Cette mesure, lancée à titre expérimental, va être mise en place dès cette année, ont précisé Marlène Schiappa et Christelle Dubos. Cette expérimentation sera "dotée de 1 million d'euros", ont-elle ajouté dans un communiqué. 


"Cette expérimentation va vraiment permettre à toutes ces femmes aujourd'hui et à l'avenir de vivre leurs règles dignement", a estimé Tara Heuzé Sarmini, présidente de l'association Règles élémentaires, jeudi sur Europe 1. "On est ravis parce qu'on défend la gratuité dans certains lieux clefs depuis qu'on existe", s'est-elle félicitée.

La mesure s'appuie sur deux rapports parlementaires. Le premier, publié mardi par les députées Laëtitia Romeiro Dias (LREM) et Bénédicte Taurine (LFI), porte sur le tabou des règles, afin que les règles soient moins "génératrices d'angoisses et de souffrances" pour les femmes. Le second, qui a été remis en novembre 2019 par la sénatrice Patricia Schillinger (LREM), s'intéresse à la précarité menstruelle et l'accès de toutes les femmes aux protections hygiéniques.

Dans leur rapport sur le tabou des règles, les députées préconisent notamment l'installation de distributeurs de protections menstruelles dans certains lieux publics, auxquels les femmes sans domicile pourraient avoir accès grâce à des cartes prépayées.
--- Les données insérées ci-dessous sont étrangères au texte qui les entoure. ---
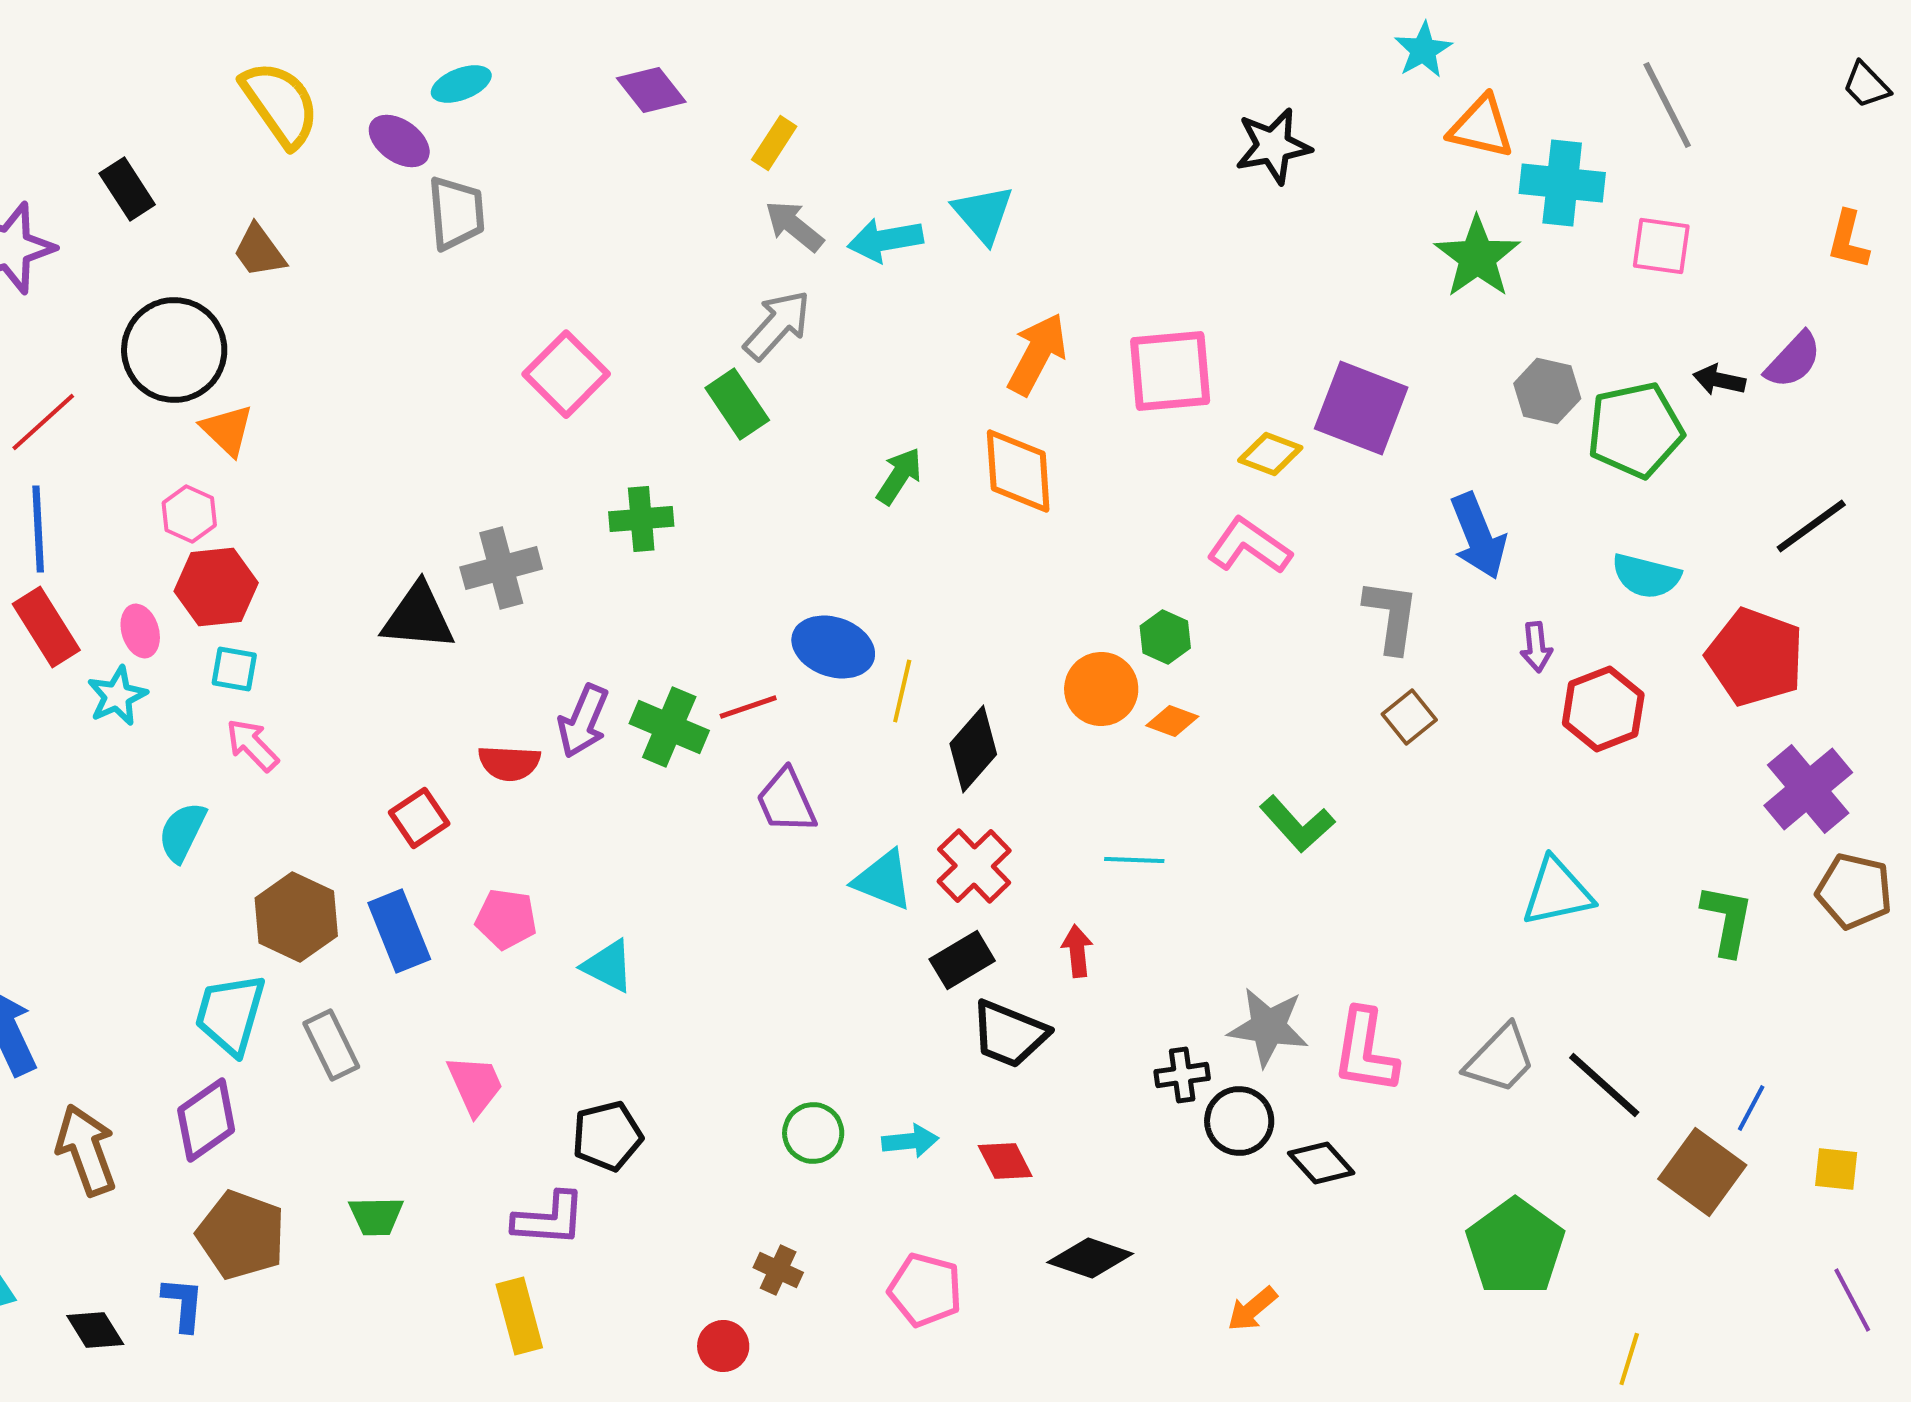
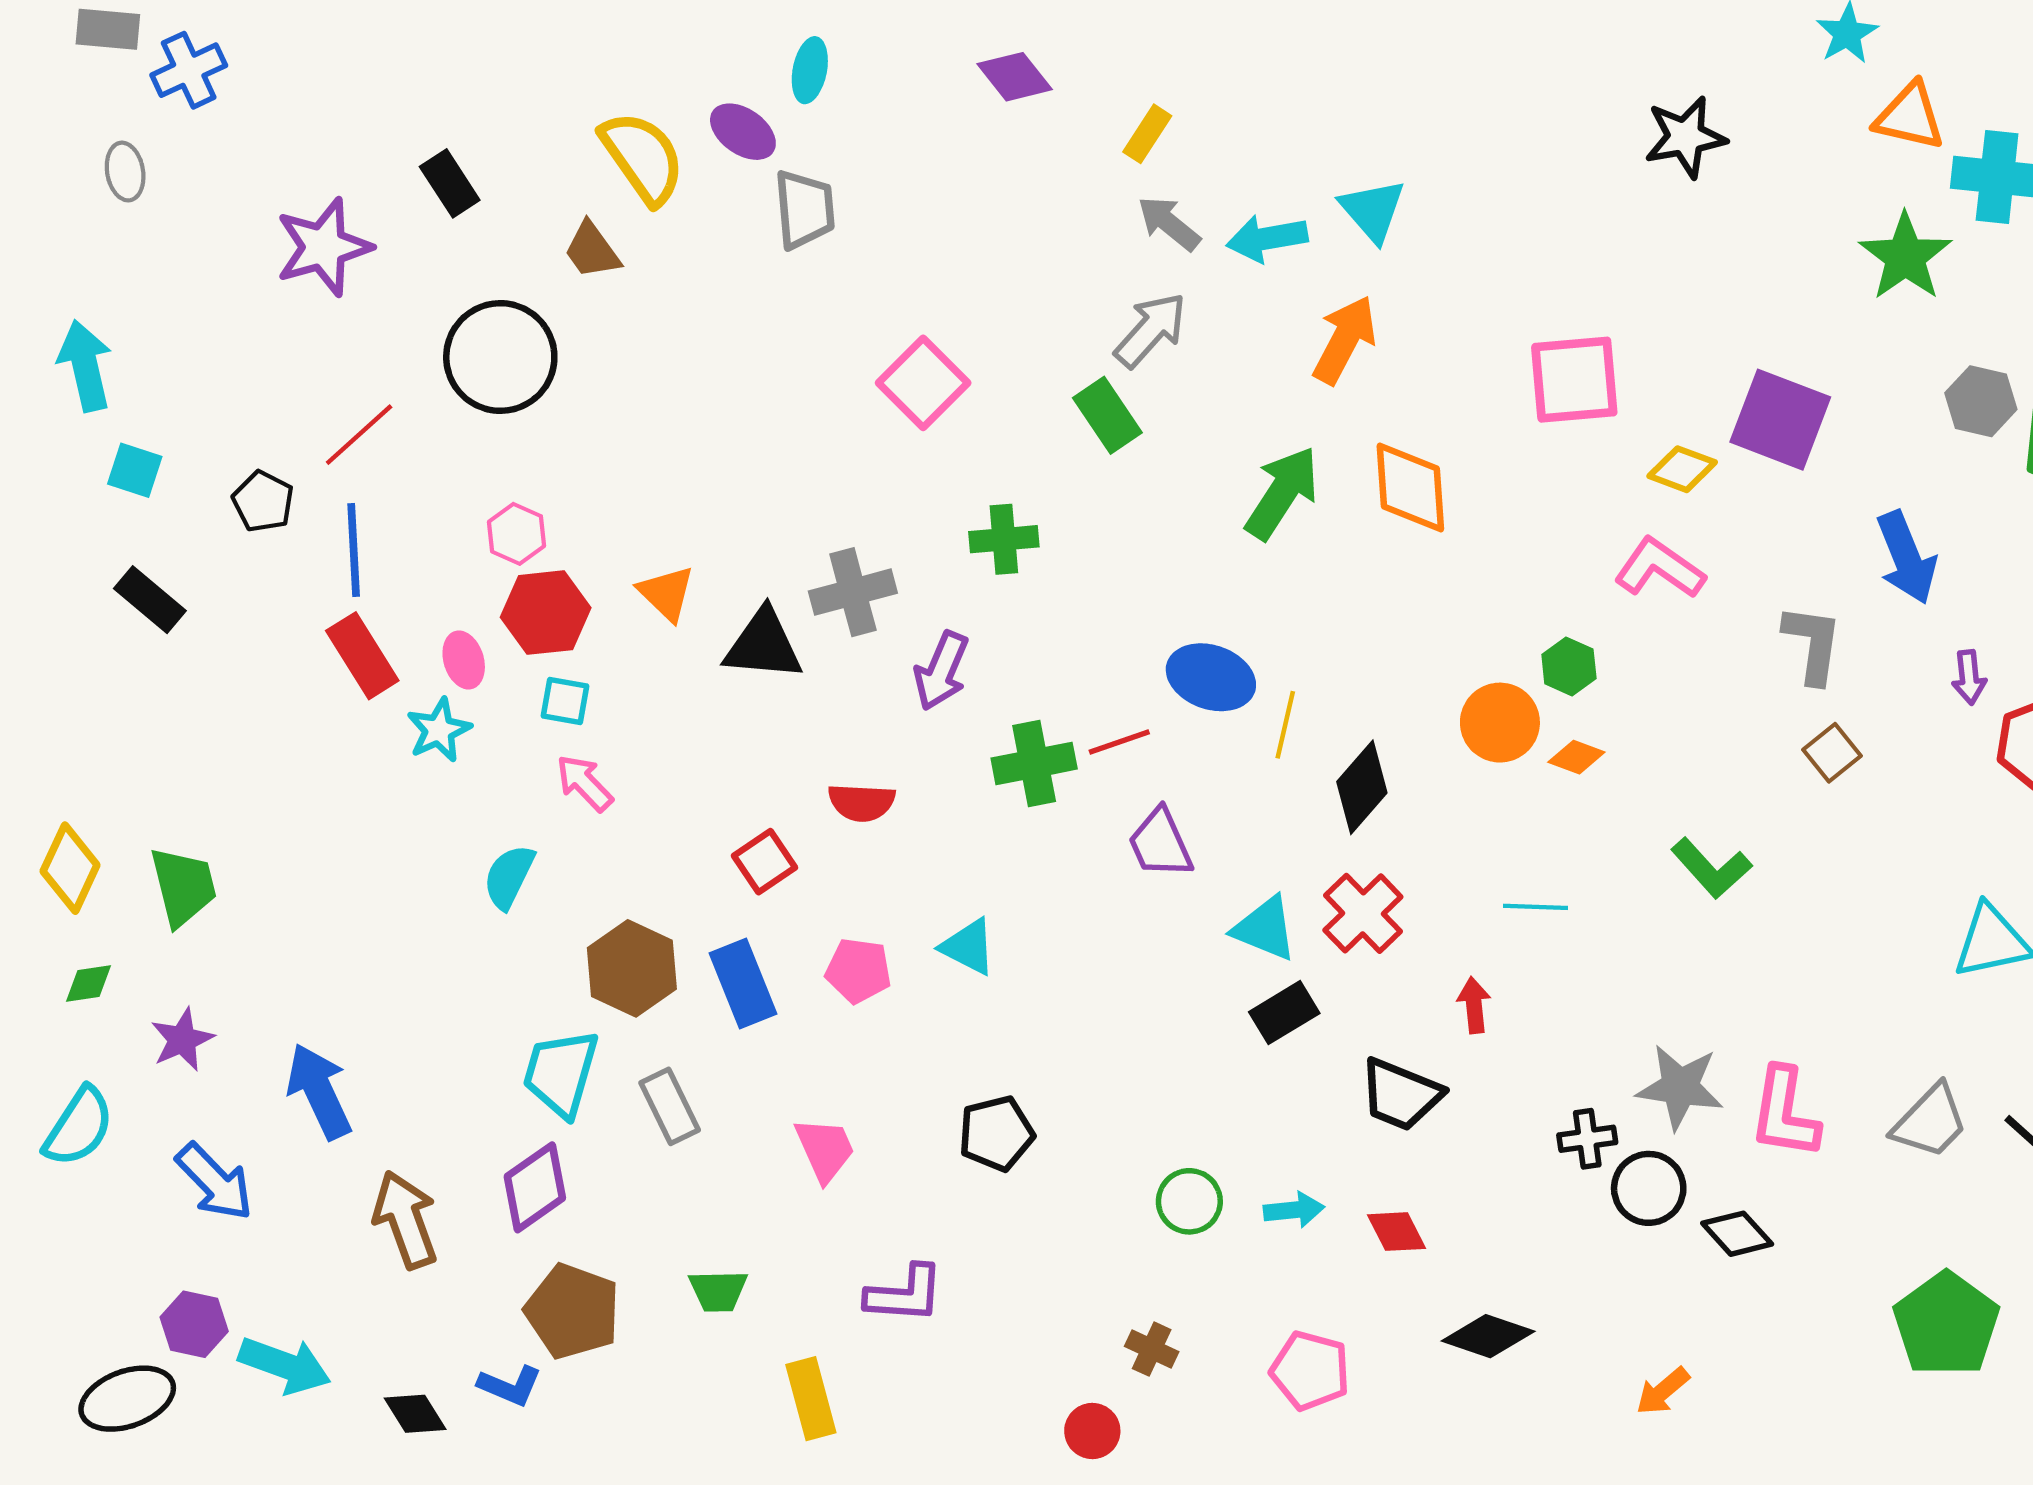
cyan ellipse: (461, 84) -> (810, 70), turned -58
yellow semicircle: (280, 104) -> (643, 158), moved
orange arrow: (1037, 354) -> (1345, 340), moved
orange triangle: (227, 430) -> (666, 593), moved
green arrow: (899, 476) -> (1282, 493), size x1.5
purple arrow: (583, 721) -> (941, 671), moved
green cross: (669, 727) -> (1034, 764), turned -34
black rectangle: (962, 960) -> (1284, 1013), moved
cyan triangle: (608, 966) -> (968, 947), moved
black pentagon: (607, 1136) -> (996, 1133), moved
blue L-shape: (183, 1304) -> (510, 1386), turned 108
yellow rectangle: (519, 1316) -> (811, 1399), moved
Elles recommandent également un accès à des protections gratuites pour les collégiennes, lycéennes et étudiantes dans leurs établissements scolaires.

Parmi leurs 47 recommandations figurent également des mesures pour lutter contre le manque d'information sur le sujet, pour avoir des informations claires de la part des industriels sur l'utilisation de certaines protections et le risque de choc toxique, ou encore pour rendre plus transparente la composition des protections périodiques.

Déplorant une "connaissance insuffisante" des filles et des femmes sur ce sujet, notamment concernant la "diversité des produits de protection", les "précautions d'usage et d'hygiène" ou les "risques sanitaires", les députées préconisent que le cycle menstruel soit systématiquement abordé dès la classe de 6e, et qu'un site internet public soit créé pour délivrer des "informations ludiques et accessibles". Selon elles, "il faut en parler aussi aux garçons, qui deviendront des pères et devront pouvoir répondre aux questions de leurs filles". Enfin les députées recommandent de renforcer la formation des médecins généralistes et des gynécologues concernant l'endométriose, une pathologie entraînant des règles très douloureuses, et dont le diagnostic est souvent tardif.

Ce sujet n'a "rien d'anecdotique" sur les plans sanitaire comme économique, affirment les deux autrices du rapport, adopté par la délégation aux droits des femmes de l'Assemblée nationale. "La prise en charge insuffisante de la question des menstruations contribue à perpétuer les inégalités entre les femmes et les hommes", écrivent-elles.